If a company is generating a negative cash flow, which would show up as a negative number in the numerator in the cash flow margin equation, then even as it is generating sales revenue, it is losing money. The company will have to borrow money or raise money through investors in order to keep on operating.
- 2007 - $3.016 billion / $22.131 billion = 13.63%
- 2008 - $3.293 billion / $23.751 billion = 13.86%
- 2009 - $3.086 billion / $20.102 billion = 15.35%
- 2010 - $3.292 billion / $21.039 billion = 15.64%
- 2011 - $3.233 billion / $24.222 billion = 13.34%
As the company's cash flow margin is positive, it does not have to borrow money or raise money to keep operating. As the cash flow margin is positive, this suggests that Emerson Electric will not have to borrow or raise money to keep operating.
In analyzing the earnings growth of Emerson Electric over the past five years, you see Emerson Electric has had a range of $1.724 billion in 2009 to $2.480 billion in 2011. During the recession of 2008 into 2009 the company's earnings remained relatively consistent. Over the past few years Emerson Electric earnings have recovered nicely and is now posting earnings 16.10% higher than 2007.

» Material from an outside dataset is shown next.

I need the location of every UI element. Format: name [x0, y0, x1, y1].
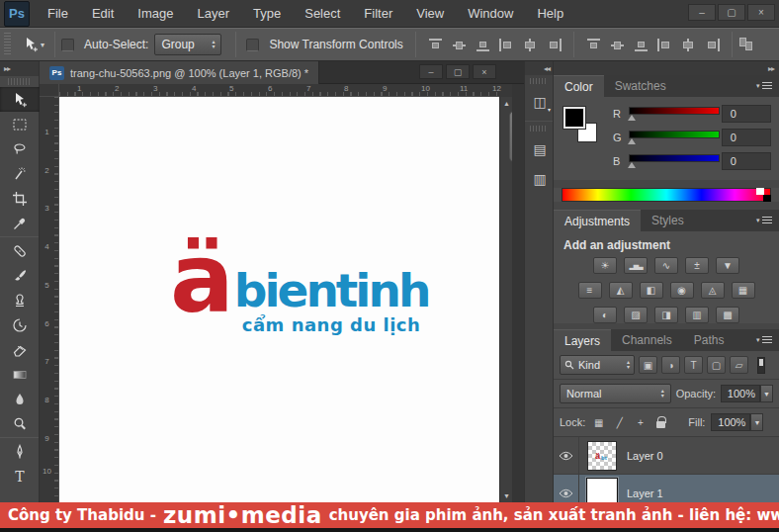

As illustrated above, all of the listed profit margins have remained very consistent over the past 5 years. The gross profit margin has increased over the past 5 years, with an increase of 8.26% over 2007. The only profit margin that could be of concern is the SG&A. The SG&A has been trending upward over the past 5 years. The 2011 SG&A of 22.0% is 6.58% higher than the 2007 SG&A of 20.64%. Even though the SG&A has been trending upward over the past years, the rest of the profit margins remain strong and consistent.
As the ROA and ROE are consistent, this implies that management is efficient at using its assets and equity to generate earnings.
As the free cash flow and the free cash flow margin both display positive cash, this indicates that Emerson Electric Company has enough cash to develop new products, make acquisitions, pay dividends and reduce debt without having to borrow or raise money to keep operating.
In analyzing Emerson Electric's profitability, it displays very even results. Based on the above analysis, Emerson Electric has displayed good earnings with consistent results in profitability.